Mapa do metrô de Moscou no início da década (à esquerda) e a previsão após a expansão
Mapa do metrô de Moscou no início da década (à esquerda) e a previsão após a expansão

Um dos principais elementos da nova rede seria um terceiro anel metroviário, ligando os bairros sem entrar no centro. A expectativa das autoridades é que ele diminua o fluxo de pessoas – e de carros – pela região central de Moscou, aliviando substancialmente o trânsito da capital russa. “É mais difícil desenvolver o tráfego veicular que construir estações de metrô, embora o metrô seja mais caro”, comentou Anatoly Fedorenko, professor de logística da Escola Superior de Economia, uma das principais universidades da Rússia, em entrevista ao jornal Moscow Times.

A primeira parte da expansão foi entregue no início de maio, com um trecho de três estações da linha Butovskaya, ligando as linhas laranja e cinza. De acordo com o vice-prefeito Marat Khusnullin, as autoridades locais já pensam em aproveitar o possível adiantamento da entrega das obras para antecipar a construção de um trecho de 4 km que não estava previsto inicialmente, ligando a rede a um centro industrial na periferia da cidade.

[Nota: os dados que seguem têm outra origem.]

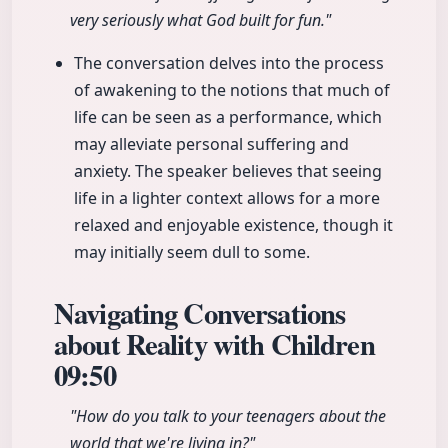
very seriously what God built for fun."
The conversation delves into the process
of awakening to the notions that much of
life can be seen as a performance, which
may alleviate personal suffering and
anxiety. The speaker believes that seeing
life in a lighter context allows for a more
relaxed and enjoyable existence, though it
may initially seem dull to some.
Navigating Conversations
about Reality with Children
09:50
"How do you talk to your teenagers about the
world that we're living in?"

O metrô não é o único investimento pesado do governo para melhorar o trânsito de Moscou. A capital russa já construiu corredores de ônibus e está implementando semáforos inteligentes, construindo estrutura para pedestres e ciclistas, melhorando a rede de informação sobre o tráfego, mudando a política de estacionamento pago para incentivar o uso de transporte coletivo e até criando um plano completamente novo de circulação pelo centro. Assim, é boa a chance de os moscovitas deixarem as primeiras posições do desagradável ranking mundial de congestionamento.

*O Índice TomTom é questionável em diversos aspectos, e a gente fala mais sobre isso um dia desses, mas serve de referência para comparar o trânsito de cidades pelo mundo.